> **DIRECTIONS FOR THIS TASK**
Pictures should be left out while the data beneath this task is written out word for word.

==============================

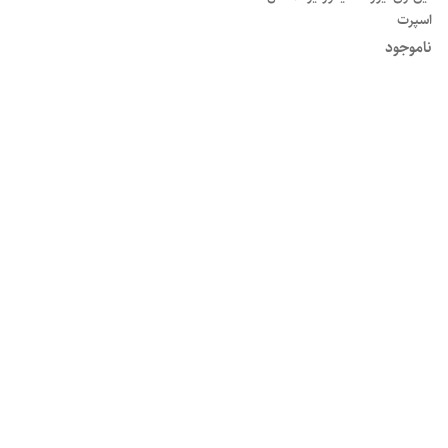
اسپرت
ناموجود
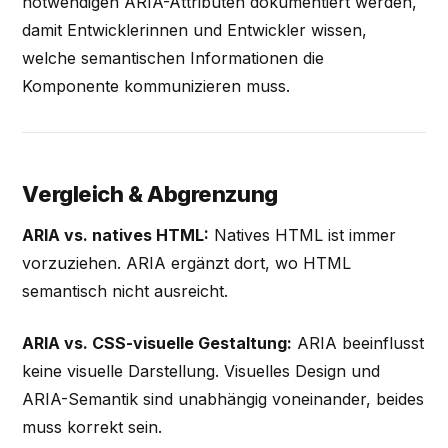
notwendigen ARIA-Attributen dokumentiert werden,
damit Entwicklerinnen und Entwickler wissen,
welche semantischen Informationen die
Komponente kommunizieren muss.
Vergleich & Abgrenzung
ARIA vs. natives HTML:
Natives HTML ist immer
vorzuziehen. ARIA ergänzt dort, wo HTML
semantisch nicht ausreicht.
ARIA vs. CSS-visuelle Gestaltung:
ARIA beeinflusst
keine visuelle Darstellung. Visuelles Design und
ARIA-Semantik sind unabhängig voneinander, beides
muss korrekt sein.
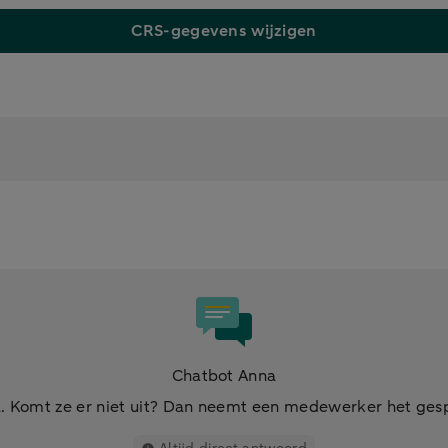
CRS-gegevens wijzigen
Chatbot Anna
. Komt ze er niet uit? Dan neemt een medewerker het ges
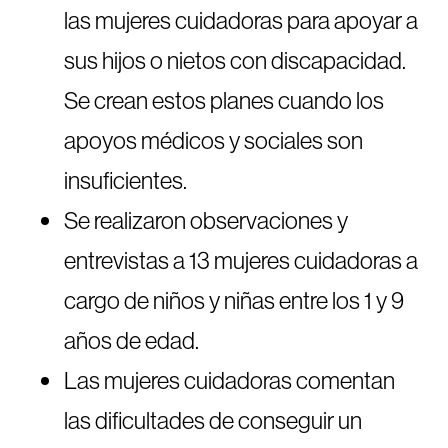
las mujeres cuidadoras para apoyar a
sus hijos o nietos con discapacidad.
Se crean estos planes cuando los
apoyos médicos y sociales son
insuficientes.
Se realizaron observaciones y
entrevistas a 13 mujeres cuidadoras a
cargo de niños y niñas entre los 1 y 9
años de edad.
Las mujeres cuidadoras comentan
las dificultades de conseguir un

==============================

> **ANSWER BOX**
اسپرت
ناموجود
notwendigen ARIA-Attributen dokumentiert werden,
damit Entwicklerinnen und Entwickler wissen,
welche semantischen Informationen die
Komponente kommunizieren muss.
Vergleich & Abgrenzung
ARIA vs. natives HTML:
Natives HTML ist immer
vorzuziehen. ARIA ergänzt dort, wo HTML
semantisch nicht ausreicht.
ARIA vs. CSS-visuelle Gestaltung:
ARIA beeinflusst
keine visuelle Darstellung. Visuelles Design und
ARIA-Semantik sind unabhängig voneinander, beides
muss korrekt sein.
CRS-gegevens wijzigen
Chatbot Anna
. Komt ze er niet uit? Dan neemt een medewerker het ges
las mujeres cuidadoras para apoyar a
sus hijos o nietos con discapacidad.
Se crean estos planes cuando los
apoyos médicos y sociales son
insuficientes.
Se realizaron observaciones y
entrevistas a 13 mujeres cuidadoras a
cargo de niños y niñas entre los 1 y 9
años de edad.
Las mujeres cuidadoras comentan
las dificultades de conseguir un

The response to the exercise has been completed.